(MATERIAL SUPPLIED Opens)

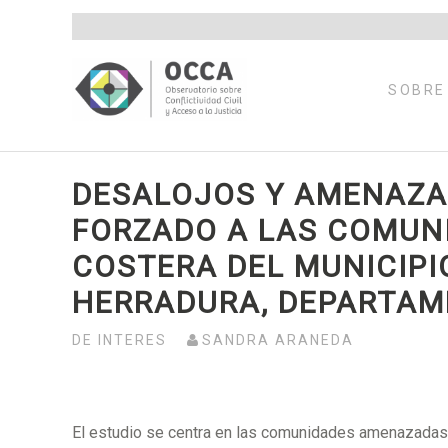
Saltar
al
contenido
SOBRE
DESALOJOS Y AMENAZA
FORZADO A LAS COMUN
COSTERA DEL MUNICIPIO
HERRADURA, DEPARTAM
DE INTERES
SANDRA ARANEDA
El estudio se centra en las comunidades amenazadas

(MATERIAL SUPPLIED Closes)

**TASK**:
What is needed is an exact output of the records above, with every picture left out.

**EXPECTED ANSWER**:
Saltar
al
contenido
SOBRE
DESALOJOS Y AMENAZA
FORZADO A LAS COMUN
COSTERA DEL MUNICIPIO
HERRADURA, DEPARTAM
DE INTERES
SANDRA ARANEDA
El estudio se centra en las comunidades amenazadas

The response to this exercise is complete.